= AIM OF THE TASK =
Make an exact copy of the records, leaving out the images.
** SOURCE DATA follows **
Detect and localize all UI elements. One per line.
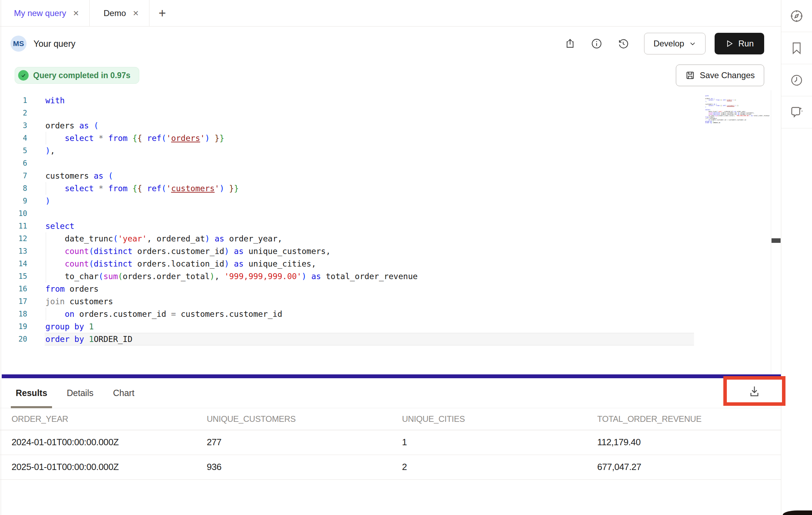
- status-row: Query completed in 0.97s Save Changes: [0, 61, 781, 90]
- status-message: Query completed in 0.97s: [33, 71, 131, 80]
- chat-sparkles-icon: [789, 105, 804, 120]
- save-changes-button[interactable]: Save Changes: [676, 65, 764, 86]
- table-cell: 677,047.27: [586, 455, 781, 479]
- line-number: 6: [0, 159, 27, 167]
- results-tab-results[interactable]: Results: [16, 378, 47, 408]
- header-icon-group: [564, 38, 629, 49]
- code-line: 5),: [0, 144, 771, 157]
- check-icon: [18, 70, 29, 81]
- line-number: 20: [0, 335, 27, 343]
- line-number: 18: [0, 310, 27, 318]
- table-cell: 1: [391, 430, 586, 455]
- history-icon[interactable]: [618, 38, 629, 49]
- bookmark-icon: [790, 41, 804, 55]
- table-row: 2025-01-01T00:00:00.000Z9362677,047.27: [0, 455, 781, 479]
- line-number: 3: [0, 121, 27, 130]
- line-number: 7: [0, 172, 27, 180]
- scrollbar-thumb[interactable]: [772, 238, 781, 243]
- develop-label: Develop: [654, 39, 684, 48]
- code-line: 8 select * from {{ ref('customers') }}: [0, 182, 771, 195]
- line-number: 9: [0, 197, 27, 205]
- results-tab-details[interactable]: Details: [67, 378, 93, 408]
- line-number: 19: [0, 322, 27, 331]
- table-header-row: ORDER_YEARUNIQUE_CUSTOMERSUNIQUE_CITIEST…: [0, 408, 781, 430]
- table-cell: 936: [195, 455, 390, 479]
- code-lines: 1with23orders as (4 select * from {{ ref…: [0, 94, 771, 345]
- download-button[interactable]: [747, 384, 761, 398]
- app-window: My new query×Demo× + MS Your query: [0, 0, 812, 515]
- column-header: UNIQUE_CUSTOMERS: [195, 408, 390, 430]
- table-cell: 2: [391, 455, 586, 479]
- new-tab-button[interactable]: +: [149, 0, 175, 26]
- line-number: 4: [0, 134, 27, 142]
- line-number: 15: [0, 272, 27, 281]
- panel-resize-divider[interactable]: [2, 374, 781, 378]
- results-tab-chart[interactable]: Chart: [113, 378, 134, 408]
- query-tab[interactable]: My new query×: [0, 0, 90, 26]
- code-line: 3orders as (: [0, 119, 771, 132]
- close-icon[interactable]: ×: [133, 8, 139, 18]
- tab-label: My new query: [14, 8, 66, 18]
- code-line: 2: [0, 107, 771, 119]
- code-line: 13 count(distinct orders.customer_id) as…: [0, 245, 771, 258]
- compass-icon: [789, 9, 804, 23]
- line-number: 5: [0, 147, 27, 155]
- avatar: MS: [10, 36, 27, 52]
- annotation-highlight: [723, 376, 785, 406]
- sidebar-item-bookmarks[interactable]: [781, 32, 812, 64]
- sidebar-item-assistant[interactable]: [781, 96, 812, 128]
- query-tab-bar: My new query×Demo× +: [0, 0, 781, 27]
- code-line: order by 1ORDER_ID: [702, 122, 769, 124]
- table-cell: 277: [195, 430, 390, 455]
- table-row: 2024-01-01T00:00:00.000Z2771112,179.40: [0, 430, 781, 455]
- develop-dropdown[interactable]: Develop: [644, 33, 706, 54]
- query-status-badge: Query completed in 0.97s: [15, 67, 139, 84]
- editor-minimap[interactable]: withorders as ( select * from {{ ref('or…: [702, 95, 769, 147]
- play-icon: [725, 39, 733, 48]
- table-cell: 2024-01-01T00:00:00.000Z: [0, 430, 195, 455]
- right-sidebar-rail: [781, 0, 812, 515]
- code-line: 9): [0, 195, 771, 207]
- query-header: MS Your query: [0, 27, 781, 61]
- results-tab-bar: ResultsDetailsChart: [0, 378, 781, 408]
- column-header: TOTAL_ORDER_REVENUE: [586, 408, 781, 430]
- results-table: ORDER_YEARUNIQUE_CUSTOMERSUNIQUE_CITIEST…: [0, 408, 781, 480]
- code-line: 12 date_trunc('year', ordered_at) as ord…: [0, 232, 771, 245]
- code-line: 17join customers: [0, 295, 771, 308]
- sidebar-item-history[interactable]: [781, 64, 812, 96]
- save-changes-label: Save Changes: [700, 70, 755, 80]
- download-icon: [747, 384, 761, 398]
- table-cell: 112,179.40: [586, 430, 781, 455]
- line-number: 13: [0, 247, 27, 255]
- line-number: 8: [0, 184, 27, 193]
- code-line: 18 on orders.customer_id = customers.cus…: [0, 308, 771, 320]
- code-line: 20order by 1ORDER_ID: [0, 333, 771, 345]
- line-number: 11: [0, 222, 27, 230]
- close-icon[interactable]: ×: [73, 8, 79, 18]
- line-number: 10: [0, 209, 27, 218]
- run-label: Run: [738, 39, 754, 48]
- page-title: Your query: [34, 39, 75, 49]
- line-number: 16: [0, 285, 27, 293]
- line-number: 14: [0, 260, 27, 268]
- query-tab[interactable]: Demo×: [90, 0, 149, 26]
- info-icon[interactable]: [591, 38, 602, 49]
- chevron-down-icon: [689, 40, 696, 47]
- code-line: 7customers as (: [0, 170, 771, 182]
- sidebar-item-explore[interactable]: [781, 0, 812, 32]
- tab-label: Demo: [104, 8, 126, 18]
- run-button[interactable]: Run: [715, 33, 764, 54]
- share-icon[interactable]: [564, 38, 576, 49]
- line-number: 17: [0, 297, 27, 306]
- code-line: 11select: [0, 220, 771, 232]
- code-line: 1with: [0, 94, 771, 107]
- results-panel: ResultsDetailsChart ORDER_YEARUNIQUE_CUS…: [0, 378, 781, 515]
- code-line: 16from orders: [0, 283, 771, 295]
- code-line: 15 to_char(sum(orders.order_total), '999…: [0, 270, 771, 283]
- column-header: ORDER_YEAR: [0, 408, 195, 430]
- line-number: 1: [0, 96, 27, 105]
- line-number: 12: [0, 234, 27, 243]
- sql-code-editor[interactable]: 1with23orders as (4 select * from {{ ref…: [0, 90, 771, 374]
- main-column: My new query×Demo× + MS Your query: [0, 0, 781, 515]
- code-line: 10: [0, 207, 771, 220]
** End of SOURCE DATA **
= WRITTEN REPLY =
Detect and localize all UI elements. One per line.
- status-row: Query completed in 0.97s Save Changes: [0, 61, 781, 90]
- status-message: Query completed in 0.97s: [33, 71, 131, 80]
- chat-sparkles-icon: [789, 105, 804, 120]
- save-changes-button[interactable]: Save Changes: [676, 65, 764, 86]
- table-cell: 677,047.27: [586, 455, 781, 479]
- line-number: 6: [0, 159, 27, 167]
- results-tab-results[interactable]: Results: [16, 378, 47, 408]
- header-icon-group: [564, 38, 629, 49]
- code-line: 5),: [0, 144, 771, 157]
- check-icon: [18, 70, 29, 81]
- line-number: 20: [0, 335, 27, 343]
- line-number: 18: [0, 310, 27, 318]
- table-cell: 1: [391, 430, 586, 455]
- history-icon[interactable]: [618, 38, 629, 49]
- bookmark-icon: [790, 41, 804, 55]
- table-row: 2025-01-01T00:00:00.000Z9362677,047.27: [0, 455, 781, 479]
- line-number: 3: [0, 121, 27, 130]
- line-number: 7: [0, 172, 27, 180]
- scrollbar-thumb[interactable]: [772, 238, 781, 243]
- develop-label: Develop: [654, 39, 684, 48]
- code-line: 8 select * from {{ ref('customers') }}: [0, 182, 771, 195]
- line-number: 9: [0, 197, 27, 205]
- results-tab-details[interactable]: Details: [67, 378, 93, 408]
- line-number: 19: [0, 322, 27, 331]
- table-header-row: ORDER_YEARUNIQUE_CUSTOMERSUNIQUE_CITIEST…: [0, 408, 781, 430]
- table-cell: 936: [195, 455, 390, 479]
- code-lines: 1with23orders as (4 select * from {{ ref…: [0, 94, 771, 345]
- download-button[interactable]: [747, 384, 761, 398]
- app-window: My new query×Demo× + MS Your query: [0, 0, 812, 515]
- column-header: UNIQUE_CUSTOMERS: [195, 408, 390, 430]
- table-cell: 2: [391, 455, 586, 479]
- new-tab-button[interactable]: +: [149, 0, 175, 26]
- line-number: 4: [0, 134, 27, 142]
- line-number: 15: [0, 272, 27, 281]
- panel-resize-divider[interactable]: [2, 374, 781, 378]
- results-tab-chart[interactable]: Chart: [113, 378, 134, 408]
- query-tab[interactable]: My new query×: [0, 0, 90, 26]
- code-line: 3orders as (: [0, 119, 771, 132]
- close-icon[interactable]: ×: [133, 8, 139, 18]
- tab-label: My new query: [14, 8, 66, 18]
- code-line: 2: [0, 107, 771, 119]
- code-line: 13 count(distinct orders.customer_id) as…: [0, 245, 771, 258]
- compass-icon: [789, 9, 804, 23]
- line-number: 5: [0, 147, 27, 155]
- avatar: MS: [10, 36, 27, 52]
- annotation-highlight: [723, 376, 785, 406]
- sidebar-item-bookmarks[interactable]: [781, 32, 812, 64]
- sidebar-item-assistant[interactable]: [781, 96, 812, 128]
- query-tab-bar: My new query×Demo× +: [0, 0, 781, 27]
- code-line: order by 1ORDER_ID: [702, 122, 769, 124]
- table-cell: 277: [195, 430, 390, 455]
- table-row: 2024-01-01T00:00:00.000Z2771112,179.40: [0, 430, 781, 455]
- develop-dropdown[interactable]: Develop: [644, 33, 706, 54]
- query-status-badge: Query completed in 0.97s: [15, 67, 139, 84]
- editor-minimap[interactable]: withorders as ( select * from {{ ref('or…: [702, 95, 769, 147]
- play-icon: [725, 39, 733, 48]
- table-cell: 2024-01-01T00:00:00.000Z: [0, 430, 195, 455]
- right-sidebar-rail: [781, 0, 812, 515]
- code-line: 9): [0, 195, 771, 207]
- query-header: MS Your query: [0, 27, 781, 61]
- results-tab-bar: ResultsDetailsChart: [0, 378, 781, 408]
- column-header: TOTAL_ORDER_REVENUE: [586, 408, 781, 430]
- results-table: ORDER_YEARUNIQUE_CUSTOMERSUNIQUE_CITIEST…: [0, 408, 781, 480]
- code-line: 12 date_trunc('year', ordered_at) as ord…: [0, 232, 771, 245]
- code-line: 17join customers: [0, 295, 771, 308]
- sidebar-item-history[interactable]: [781, 64, 812, 96]
- save-changes-label: Save Changes: [700, 70, 755, 80]
- download-icon: [747, 384, 761, 398]
- table-cell: 112,179.40: [586, 430, 781, 455]
- line-number: 13: [0, 247, 27, 255]
- line-number: 8: [0, 184, 27, 193]
- code-line: 18 on orders.customer_id = customers.cus…: [0, 308, 771, 320]
- code-line: 20order by 1ORDER_ID: [0, 333, 771, 345]
- line-number: 11: [0, 222, 27, 230]
- close-icon[interactable]: ×: [73, 8, 79, 18]
- line-number: 10: [0, 209, 27, 218]
- run-label: Run: [738, 39, 754, 48]
- page-title: Your query: [34, 39, 75, 49]
- line-number: 16: [0, 285, 27, 293]
- line-number: 14: [0, 260, 27, 268]
- query-tab[interactable]: Demo×: [90, 0, 149, 26]
- info-icon[interactable]: [591, 38, 602, 49]
- chevron-down-icon: [689, 40, 696, 47]
- code-line: 7customers as (: [0, 170, 771, 182]
- sidebar-item-explore[interactable]: [781, 0, 812, 32]
- tab-label: Demo: [104, 8, 126, 18]
- run-button[interactable]: Run: [715, 33, 764, 54]
- share-icon[interactable]: [564, 38, 576, 49]
- line-number: 17: [0, 297, 27, 306]
- code-line: 11select: [0, 220, 771, 232]
- code-line: 1with: [0, 94, 771, 107]
- results-panel: ResultsDetailsChart ORDER_YEARUNIQUE_CUS…: [0, 378, 781, 515]
- code-line: 16from orders: [0, 283, 771, 295]
- code-line: 15 to_char(sum(orders.order_total), '999…: [0, 270, 771, 283]
- column-header: ORDER_YEAR: [0, 408, 195, 430]
- line-number: 1: [0, 96, 27, 105]
- line-number: 12: [0, 234, 27, 243]
- sql-code-editor[interactable]: 1with23orders as (4 select * from {{ ref…: [0, 90, 771, 374]
- main-column: My new query×Demo× + MS Your query: [0, 0, 781, 515]
- code-line: 10: [0, 207, 771, 220]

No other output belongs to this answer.